◆ **To do**:
Set down the records again. Every word and mark must match exactly.

---------- Given entries ----------

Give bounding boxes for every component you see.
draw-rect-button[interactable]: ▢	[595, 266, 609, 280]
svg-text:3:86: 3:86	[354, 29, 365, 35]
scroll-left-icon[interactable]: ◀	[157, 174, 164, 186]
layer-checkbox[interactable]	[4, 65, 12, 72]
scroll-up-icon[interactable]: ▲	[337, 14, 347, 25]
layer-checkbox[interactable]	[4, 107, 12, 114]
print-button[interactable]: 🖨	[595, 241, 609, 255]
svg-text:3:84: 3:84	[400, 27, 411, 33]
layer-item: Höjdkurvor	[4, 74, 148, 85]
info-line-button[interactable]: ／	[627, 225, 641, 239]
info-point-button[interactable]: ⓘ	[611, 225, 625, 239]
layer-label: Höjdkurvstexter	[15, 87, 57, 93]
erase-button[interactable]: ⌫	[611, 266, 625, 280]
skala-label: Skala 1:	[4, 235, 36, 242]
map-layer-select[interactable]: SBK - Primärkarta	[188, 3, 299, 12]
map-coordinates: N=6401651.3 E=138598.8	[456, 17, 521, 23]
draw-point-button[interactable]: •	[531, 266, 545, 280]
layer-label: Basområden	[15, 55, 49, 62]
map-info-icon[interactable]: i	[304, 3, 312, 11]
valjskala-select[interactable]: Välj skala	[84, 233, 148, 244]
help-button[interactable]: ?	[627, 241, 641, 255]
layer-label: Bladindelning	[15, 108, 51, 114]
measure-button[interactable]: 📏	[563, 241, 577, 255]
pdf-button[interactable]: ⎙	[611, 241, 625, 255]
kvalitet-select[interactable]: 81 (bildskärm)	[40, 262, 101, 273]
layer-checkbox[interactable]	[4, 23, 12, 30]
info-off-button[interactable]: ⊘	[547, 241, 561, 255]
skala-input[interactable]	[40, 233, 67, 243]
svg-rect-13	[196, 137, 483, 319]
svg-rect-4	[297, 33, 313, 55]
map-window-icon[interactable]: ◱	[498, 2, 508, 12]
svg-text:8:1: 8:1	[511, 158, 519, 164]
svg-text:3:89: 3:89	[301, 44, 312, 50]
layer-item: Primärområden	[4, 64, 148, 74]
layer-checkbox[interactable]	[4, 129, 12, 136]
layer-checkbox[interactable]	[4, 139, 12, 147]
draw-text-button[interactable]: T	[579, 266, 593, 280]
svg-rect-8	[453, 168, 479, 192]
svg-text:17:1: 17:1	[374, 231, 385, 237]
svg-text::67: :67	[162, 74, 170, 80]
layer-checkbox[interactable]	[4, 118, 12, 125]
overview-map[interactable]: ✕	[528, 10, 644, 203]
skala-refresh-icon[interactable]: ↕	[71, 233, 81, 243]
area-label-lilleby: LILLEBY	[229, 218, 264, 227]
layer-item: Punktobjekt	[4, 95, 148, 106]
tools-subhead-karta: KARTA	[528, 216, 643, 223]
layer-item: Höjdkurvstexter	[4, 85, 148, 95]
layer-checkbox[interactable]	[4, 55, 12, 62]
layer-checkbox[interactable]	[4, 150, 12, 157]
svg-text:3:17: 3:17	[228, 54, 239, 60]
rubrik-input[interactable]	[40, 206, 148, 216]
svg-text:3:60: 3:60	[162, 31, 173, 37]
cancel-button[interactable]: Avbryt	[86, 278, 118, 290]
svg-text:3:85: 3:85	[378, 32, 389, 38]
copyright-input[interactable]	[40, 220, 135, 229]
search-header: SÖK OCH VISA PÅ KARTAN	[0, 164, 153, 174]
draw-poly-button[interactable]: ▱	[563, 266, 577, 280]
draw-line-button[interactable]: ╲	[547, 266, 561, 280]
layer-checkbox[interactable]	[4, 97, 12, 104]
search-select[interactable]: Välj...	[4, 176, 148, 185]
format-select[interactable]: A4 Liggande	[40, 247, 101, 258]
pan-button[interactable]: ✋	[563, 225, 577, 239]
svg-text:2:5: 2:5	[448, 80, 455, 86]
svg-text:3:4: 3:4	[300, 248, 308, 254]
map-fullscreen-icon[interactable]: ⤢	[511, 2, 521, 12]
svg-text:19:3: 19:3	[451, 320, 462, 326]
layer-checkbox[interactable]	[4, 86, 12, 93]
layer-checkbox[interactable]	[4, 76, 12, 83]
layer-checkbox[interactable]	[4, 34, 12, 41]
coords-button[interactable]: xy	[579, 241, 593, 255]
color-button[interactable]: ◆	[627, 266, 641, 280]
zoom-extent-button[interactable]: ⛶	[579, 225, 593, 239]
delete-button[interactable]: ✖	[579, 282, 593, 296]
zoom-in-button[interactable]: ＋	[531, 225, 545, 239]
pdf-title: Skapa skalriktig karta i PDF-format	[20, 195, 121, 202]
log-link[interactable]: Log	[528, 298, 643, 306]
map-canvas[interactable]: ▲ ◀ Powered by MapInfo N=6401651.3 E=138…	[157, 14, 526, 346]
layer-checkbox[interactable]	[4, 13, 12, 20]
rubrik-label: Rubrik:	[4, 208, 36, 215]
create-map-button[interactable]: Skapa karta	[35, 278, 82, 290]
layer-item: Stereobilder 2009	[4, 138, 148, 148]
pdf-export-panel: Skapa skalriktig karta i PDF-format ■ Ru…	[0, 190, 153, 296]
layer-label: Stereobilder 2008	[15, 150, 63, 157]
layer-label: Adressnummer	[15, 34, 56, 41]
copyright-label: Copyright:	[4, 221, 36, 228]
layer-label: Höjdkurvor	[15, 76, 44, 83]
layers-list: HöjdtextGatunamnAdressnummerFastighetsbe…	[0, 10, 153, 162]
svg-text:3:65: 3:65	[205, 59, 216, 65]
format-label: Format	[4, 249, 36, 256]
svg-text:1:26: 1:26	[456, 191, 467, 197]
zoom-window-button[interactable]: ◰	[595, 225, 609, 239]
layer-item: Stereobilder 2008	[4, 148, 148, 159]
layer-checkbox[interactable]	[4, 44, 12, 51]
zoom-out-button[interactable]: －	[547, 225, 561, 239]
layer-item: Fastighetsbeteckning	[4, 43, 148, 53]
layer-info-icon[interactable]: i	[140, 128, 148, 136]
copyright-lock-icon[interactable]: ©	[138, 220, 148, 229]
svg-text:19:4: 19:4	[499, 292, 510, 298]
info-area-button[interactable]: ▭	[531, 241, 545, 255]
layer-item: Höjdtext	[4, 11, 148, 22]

----------

◆ **Response area**:
Give bounding boxes for every component you see.
draw-rect-button[interactable]: ▢	[595, 266, 609, 280]
svg-text:3:86: 3:86	[354, 29, 365, 35]
scroll-left-icon[interactable]: ◀	[157, 174, 164, 186]
layer-checkbox[interactable]	[4, 65, 12, 72]
scroll-up-icon[interactable]: ▲	[337, 14, 347, 25]
layer-checkbox[interactable]	[4, 107, 12, 114]
print-button[interactable]: 🖨	[595, 241, 609, 255]
svg-text:3:84: 3:84	[400, 27, 411, 33]
layer-item: Höjdkurvor	[4, 74, 148, 85]
info-line-button[interactable]: ／	[627, 225, 641, 239]
info-point-button[interactable]: ⓘ	[611, 225, 625, 239]
layer-label: Höjdkurvstexter	[15, 87, 57, 93]
erase-button[interactable]: ⌫	[611, 266, 625, 280]
skala-label: Skala 1:	[4, 235, 36, 242]
map-layer-select[interactable]: SBK - Primärkarta	[188, 3, 299, 12]
map-coordinates: N=6401651.3 E=138598.8	[456, 17, 521, 23]
draw-point-button[interactable]: •	[531, 266, 545, 280]
layer-label: Basområden	[15, 55, 49, 62]
map-info-icon[interactable]: i	[304, 3, 312, 11]
valjskala-select[interactable]: Välj skala	[84, 233, 148, 244]
help-button[interactable]: ?	[627, 241, 641, 255]
layer-label: Bladindelning	[15, 108, 51, 114]
measure-button[interactable]: 📏	[563, 241, 577, 255]
pdf-button[interactable]: ⎙	[611, 241, 625, 255]
kvalitet-select[interactable]: 81 (bildskärm)	[40, 262, 101, 273]
layer-checkbox[interactable]	[4, 23, 12, 30]
info-off-button[interactable]: ⊘	[547, 241, 561, 255]
skala-input[interactable]	[40, 233, 67, 243]
svg-rect-13	[196, 137, 483, 319]
svg-rect-4	[297, 33, 313, 55]
map-window-icon[interactable]: ◱	[498, 2, 508, 12]
svg-text:8:1: 8:1	[511, 158, 519, 164]
svg-text:3:89: 3:89	[301, 44, 312, 50]
layer-item: Primärområden	[4, 64, 148, 74]
layer-checkbox[interactable]	[4, 129, 12, 136]
layer-checkbox[interactable]	[4, 139, 12, 147]
draw-text-button[interactable]: T	[579, 266, 593, 280]
svg-rect-8	[453, 168, 479, 192]
svg-text:17:1: 17:1	[374, 231, 385, 237]
svg-text::67: :67	[162, 74, 170, 80]
layer-checkbox[interactable]	[4, 118, 12, 125]
overview-map[interactable]: ✕	[528, 10, 644, 203]
skala-refresh-icon[interactable]: ↕	[71, 233, 81, 243]
area-label-lilleby: LILLEBY	[229, 218, 264, 227]
layer-item: Punktobjekt	[4, 95, 148, 106]
tools-subhead-karta: KARTA	[528, 216, 643, 223]
layer-item: Höjdkurvstexter	[4, 85, 148, 95]
layer-checkbox[interactable]	[4, 55, 12, 62]
layer-checkbox[interactable]	[4, 150, 12, 157]
svg-text:3:17: 3:17	[228, 54, 239, 60]
rubrik-input[interactable]	[40, 206, 148, 216]
svg-text:3:60: 3:60	[162, 31, 173, 37]
cancel-button[interactable]: Avbryt	[86, 278, 118, 290]
svg-text:3:85: 3:85	[378, 32, 389, 38]
copyright-input[interactable]	[40, 220, 135, 229]
search-header: SÖK OCH VISA PÅ KARTAN	[0, 164, 153, 174]
draw-poly-button[interactable]: ▱	[563, 266, 577, 280]
draw-line-button[interactable]: ╲	[547, 266, 561, 280]
layer-checkbox[interactable]	[4, 97, 12, 104]
search-select[interactable]: Välj...	[4, 176, 148, 185]
format-select[interactable]: A4 Liggande	[40, 247, 101, 258]
pan-button[interactable]: ✋	[563, 225, 577, 239]
svg-text:2:5: 2:5	[448, 80, 455, 86]
svg-text:3:4: 3:4	[300, 248, 308, 254]
map-fullscreen-icon[interactable]: ⤢	[511, 2, 521, 12]
svg-text:19:3: 19:3	[451, 320, 462, 326]
layer-checkbox[interactable]	[4, 86, 12, 93]
layer-checkbox[interactable]	[4, 76, 12, 83]
layer-checkbox[interactable]	[4, 34, 12, 41]
coords-button[interactable]: xy	[579, 241, 593, 255]
color-button[interactable]: ◆	[627, 266, 641, 280]
zoom-extent-button[interactable]: ⛶	[579, 225, 593, 239]
delete-button[interactable]: ✖	[579, 282, 593, 296]
zoom-in-button[interactable]: ＋	[531, 225, 545, 239]
pdf-title: Skapa skalriktig karta i PDF-format	[20, 195, 121, 202]
log-link[interactable]: Log	[528, 298, 643, 306]
map-canvas[interactable]: ▲ ◀ Powered by MapInfo N=6401651.3 E=138…	[157, 14, 526, 346]
layer-checkbox[interactable]	[4, 13, 12, 20]
rubrik-label: Rubrik:	[4, 208, 36, 215]
create-map-button[interactable]: Skapa karta	[35, 278, 82, 290]
layer-item: Stereobilder 2009	[4, 138, 148, 148]
pdf-export-panel: Skapa skalriktig karta i PDF-format ■ Ru…	[0, 190, 153, 296]
layer-label: Stereobilder 2008	[15, 150, 63, 157]
layer-label: Adressnummer	[15, 34, 56, 41]
copyright-label: Copyright:	[4, 221, 36, 228]
layer-label: Höjdkurvor	[15, 76, 44, 83]
layers-list: HöjdtextGatunamnAdressnummerFastighetsbe…	[0, 10, 153, 162]
svg-text:3:65: 3:65	[205, 59, 216, 65]
format-label: Format	[4, 249, 36, 256]
svg-text:1:26: 1:26	[456, 191, 467, 197]
zoom-window-button[interactable]: ◰	[595, 225, 609, 239]
layer-item: Stereobilder 2008	[4, 148, 148, 159]
layer-checkbox[interactable]	[4, 44, 12, 51]
zoom-out-button[interactable]: －	[547, 225, 561, 239]
layer-item: Fastighetsbeteckning	[4, 43, 148, 53]
layer-info-icon[interactable]: i	[140, 128, 148, 136]
copyright-lock-icon[interactable]: ©	[138, 220, 148, 229]
svg-text:19:4: 19:4	[499, 292, 510, 298]
info-area-button[interactable]: ▭	[531, 241, 545, 255]
layer-item: Höjdtext	[4, 11, 148, 22]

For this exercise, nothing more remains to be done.